EXERCISE DETAILS >> Leave the pictures out and transcribe every record exactly.

DATA IN THIS EXERCISE >>
• • •

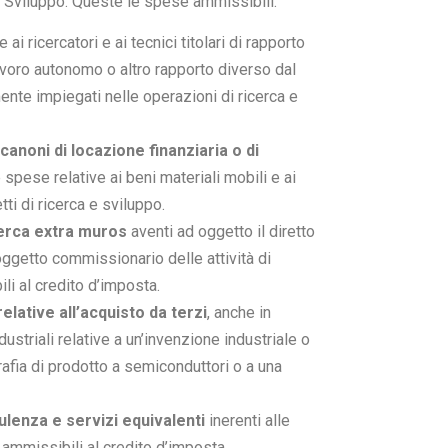
 Sviluppo. Queste le spese ammissibili:
e ai ricercatori e ai tecnici titolari di rapporto
avoro autonomo o altro rapporto diverso dal
ente impiegati nelle operazioni di ricerca e
noni di locazione finanziaria o di
 spese relative ai beni materiali mobili e ai
tti di ricerca e sviluppo.
cerca extra muros
aventi ad oggetto il diretto
ggetto commissionario delle attività di
li al credito d’imposta.
ative all’acquisto da terzi
, anche in
dustriali relative a un’invenzione industriale o
afia di prodotto a semiconduttori o a una
ulenza e servizi equivalenti
inerenti alle
o ammissibili al credito d’imposta.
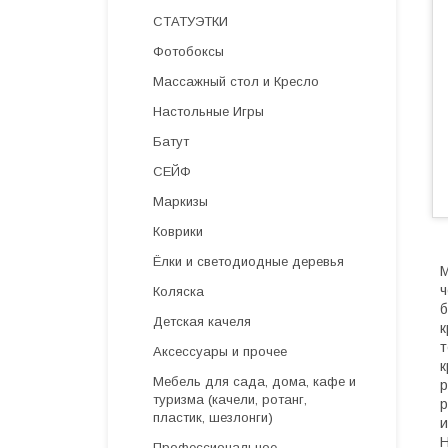
СТАТУЭТКИ
Фотобоксы
Массажный стол и Кресло
Настольные Игры
Батут
СЕЙФ
Маркизы
Коврики
Ёлки и светодиодные деревья
М
ч
Коляска
б
Детская качеля
к
т
Аксессуары и прочее
к
Мебель для сада, дома, кафе и
р
туризма (качели, ротанг,
р
пластик, шезлонги)
и
Н
Профессиональное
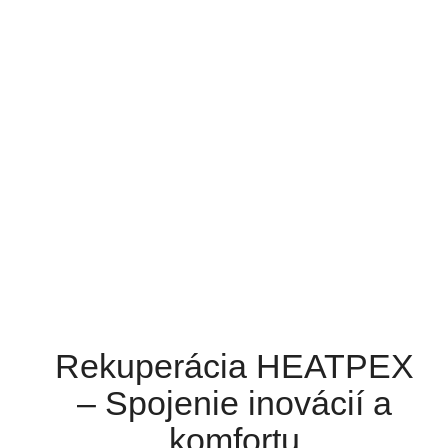
Rekuperácia HEATPEX
– Spojenie inovácií a
komfortu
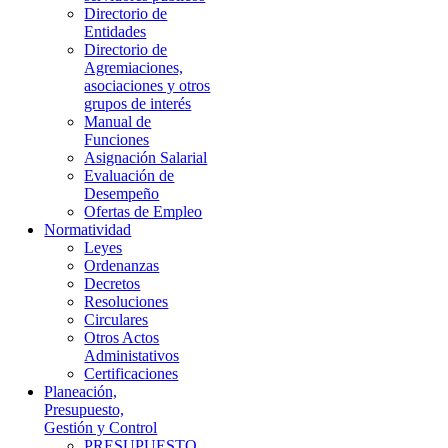
Directorio de
Entidades
Directorio de
Agremiaciones,
asociaciones y otros
grupos de interés
Manual de
Funciones
Asignación Salarial
Evaluación de
Desempeño
Ofertas de Empleo
Normatividad
Leyes
Ordenanzas
Decretos
Resoluciones
Circulares
Otros Actos
Administativos
Certificaciones
Planeación,
Presupuesto,
Gestión y Control
PRESUPUESTO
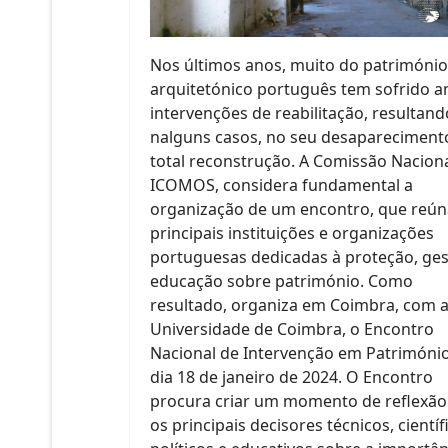
Nos últimos anos, muito do património
arquitetónico português tem sofrido 
intervenções de reabilitação, resultand
nalguns casos, no seu desapareciment
total reconstrução. A Comissão Nacion
ICOMOS, considera fundamental a
organização de um encontro, que reún
principais instituições e organizações
portuguesas dedicadas à proteção, ges
educação sobre património. Como
resultado, organiza em Coimbra, com 
Universidade de Coimbra, o Encontro
Nacional de Intervenção em Património
dia 18 de janeiro de 2024. O Encontro
procura criar um momento de reflexão
os principais decisores técnicos, científ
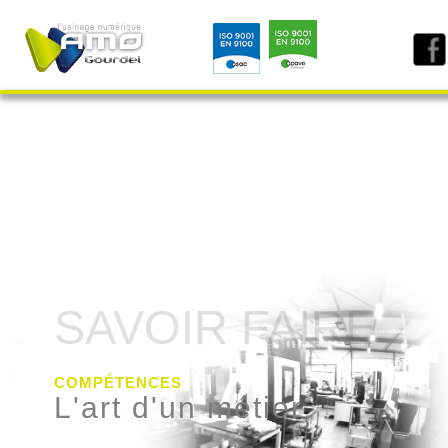
SAVOIR FAIRE
COMPÉTENCES
L'art d'un métier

• • •

RESPONSE >>
 Sviluppo. Queste le spese ammissibili:
e ai ricercatori e ai tecnici titolari di rapporto
avoro autonomo o altro rapporto diverso dal
ente impiegati nelle operazioni di ricerca e
noni di locazione finanziaria o di
 spese relative ai beni materiali mobili e ai
tti di ricerca e sviluppo.
cerca extra muros
aventi ad oggetto il diretto
ggetto commissionario delle attività di
li al credito d’imposta.
ative all’acquisto da terzi
, anche in
dustriali relative a un’invenzione industriale o
afia di prodotto a semiconduttori o a una
ulenza e servizi equivalenti
inerenti alle
o ammissibili al credito d’imposta.
СТАТУЭТКИ
Фотобоксы
Массажный стол и Кресло
Настольные Игры
Батут
СЕЙФ
Маркизы
Коврики
Ёлки и светодиодные деревья
М
ч
Коляска
б
Детская качеля
к
т
Аксессуары и прочее
к
Мебель для сада, дома, кафе и
р
туризма (качели, ротанг,
р
пластик, шезлонги)
и
Н
Профессиональное
Rekuperácia HEATPEX
– Spojenie inovácií a
komfortu
Directorio de
Entidades
Directorio de
Agremiaciones,
asociaciones y otros
grupos de interés
Manual de
Funciones
Asignación Salarial
Evaluación de
Desempeño
Ofertas de Empleo
Normatividad
Leyes
Ordenanzas
Decretos
Resoluciones
Circulares
Otros Actos
Administativos
Certificaciones
Planeación,
Presupuesto,
Gestión y Control
PRESUPUESTO
Nos últimos anos, muito do património
arquitetónico português tem sofrido 
intervenções de reabilitação, resultand
nalguns casos, no seu desapareciment
total reconstrução. A Comissão Nacion
ICOMOS, considera fundamental a
organização de um encontro, que reún
principais instituições e organizações
portuguesas dedicadas à proteção, ges
educação sobre património. Como
resultado, organiza em Coimbra, com 
Universidade de Coimbra, o Encontro
Nacional de Intervenção em Património
dia 18 de janeiro de 2024. O Encontro
procura criar um momento de reflexão
os principais decisores técnicos, científ
SAVOIR FAIRE
COMPÉTENCES
L'art d'un métier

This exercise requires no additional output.